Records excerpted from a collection
________

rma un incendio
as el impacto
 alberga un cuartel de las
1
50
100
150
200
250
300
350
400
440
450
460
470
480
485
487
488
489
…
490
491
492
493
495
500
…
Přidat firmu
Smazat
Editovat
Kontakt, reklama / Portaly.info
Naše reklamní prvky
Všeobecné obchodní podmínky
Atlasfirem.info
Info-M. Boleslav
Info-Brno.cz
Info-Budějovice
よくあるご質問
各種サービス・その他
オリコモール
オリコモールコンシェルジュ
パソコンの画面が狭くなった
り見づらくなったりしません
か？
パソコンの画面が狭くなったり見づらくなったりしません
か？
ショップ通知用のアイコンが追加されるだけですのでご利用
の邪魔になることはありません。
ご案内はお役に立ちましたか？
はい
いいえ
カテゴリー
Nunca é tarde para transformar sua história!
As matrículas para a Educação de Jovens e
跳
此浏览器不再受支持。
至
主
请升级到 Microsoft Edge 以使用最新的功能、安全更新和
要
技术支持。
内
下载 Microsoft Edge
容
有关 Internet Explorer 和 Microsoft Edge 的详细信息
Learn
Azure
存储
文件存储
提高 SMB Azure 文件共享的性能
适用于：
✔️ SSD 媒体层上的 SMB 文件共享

________

» **WHAT TO PRODUCE**
Give exactly the lines from the one with "Info-Brno.cz" to the end of the entries, nothing before them.

» **TASK RESPONSE**
Info-Brno.cz
Info-Budějovice
よくあるご質問
各種サービス・その他
オリコモール
オリコモールコンシェルジュ
パソコンの画面が狭くなった
り見づらくなったりしません
か？
パソコンの画面が狭くなったり見づらくなったりしません
か？
ショップ通知用のアイコンが追加されるだけですのでご利用
の邪魔になることはありません。
ご案内はお役に立ちましたか？
はい
いいえ
カテゴリー
Nunca é tarde para transformar sua história!
As matrículas para a Educação de Jovens e
跳
此浏览器不再受支持。
至
主
请升级到 Microsoft Edge 以使用最新的功能、安全更新和
要
技术支持。
内
下载 Microsoft Edge
容
有关 Internet Explorer 和 Microsoft Edge 的详细信息
Learn
Azure
存储
文件存储
提高 SMB Azure 文件共享的性能
适用于：
✔️ SSD 媒体层上的 SMB 文件共享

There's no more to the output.